Saturday, May 19, 2007

A Physical Pull to God

This weekend is Ascension Sunday in most dioceses of the United States. Ascension is a funky kind of Solemnity of the Church. No one knows quite what to do with it. After all, we've already had the really big festival in Easter. Ascension and perhaps even more so Pentecost hang out on the edge of most churchly consciousnesses.


But Ascension is significant. It shows us where we are going, where our Leader has gone before us.... body and soul, humanity and divinity. The Ascension, like Easter, indicates that the physical body IS important to God and to humanity. We are not simply ethereal soul-beings who shed our physical selves on the way to God. In fact, it's quite the opposite.

The physical IS the way to the Father. Our lives on earth are not the anteroom to a more significant heavenly existence. Our physical existence here is the stuff out of which the afterlife is made.
The Ascension also shows us the power of God to draw us to Himself. As Jesus said to Mary Magdalene and the other Apostles "I am going to my Father and your Father, to my God and your God."


There is something fundamentally God-ward in each one of us, no matter what our physical or spiritual state. From conception to natural death we are being drawn into God's love and god's presence, like Jesus who, having descended to become one of us, takes the path of return, drawing us after Him.


Some additonal wise words from Michael Casey's Toward God: The Ancient Wisdom of Western Prayer.

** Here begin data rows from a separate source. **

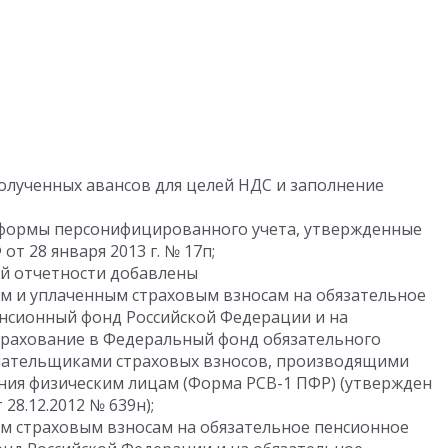
олученных авансов для целей НДС и заполнение
 формы персонифицированного учета, утвержденные
т 28 января 2013 г. № 17п;
й отчетности добавлены
м и уплаченным страховым взносам на обязательное
нсионный фонд Российской Федерации и на
трахование в Федеральный фонд обязательного
лательщиками страховых взносов, производящими
ния физическим лицам (Форма РСВ-1 ПФР) (утвержден
28.12.2012 № 639н);
м страховым взносам на обязательное пенсионное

A rubber ball held under water submits. Once released, it springs to the surface: and the deeper it is held the more it strains to rise. The human spirit possesses a natural bouyancy.
It can be held down by enslavement to the senses, by aquisitiveness and ambition, by anger and violence, or by what the New Testament calls "cares." It can be held down, but its natural tendency remains dynamically oriented toward God. It can never be entirely satisfied until this upward impulse is allowed freedom.